A direct API call with a well-crafted prompt often outperforms elaborate orchestration frameworks. Add abstractions when you have a proven use case for them.

**2. Treat prompts as code.**

Version-control your prompts, write tests for them, and track changes carefully. Prompt regressions are as damaging as code regressions.

**3. Evaluate before you ship.**

LLM outputs are non-deterministic.
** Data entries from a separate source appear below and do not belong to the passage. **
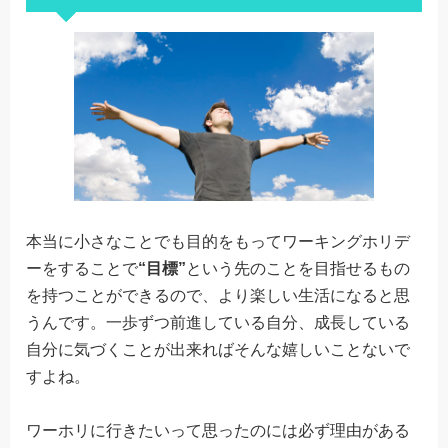
本当に小さなことでも目的をもってワーキングホリデ
ーをすることで
“目標”
という先のことを目指せるもの
を持つことができるので、より楽しい生活になると思
うんです。一歩ずつ前進している自分、成長している
自分に気づくことが出来ればそんな嬉しいことないで
すよね。
ワーホリに行きたいって思ったのには必ず理由がある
Without systematic evaluation you cannot know whether your changes improved or harmed quality.

**4. Design for failure.**

LLMs hallucinate, timeout, and return unexpected formats. Build retry logic, fallbacks, and validation from the start.

2. Prompt Engineering Fundamentals

2.1 Anatomy of a Prompt

A production prompt has four optional sections:

[System instructions]

You are a helpful customer support agent for Acme Corp.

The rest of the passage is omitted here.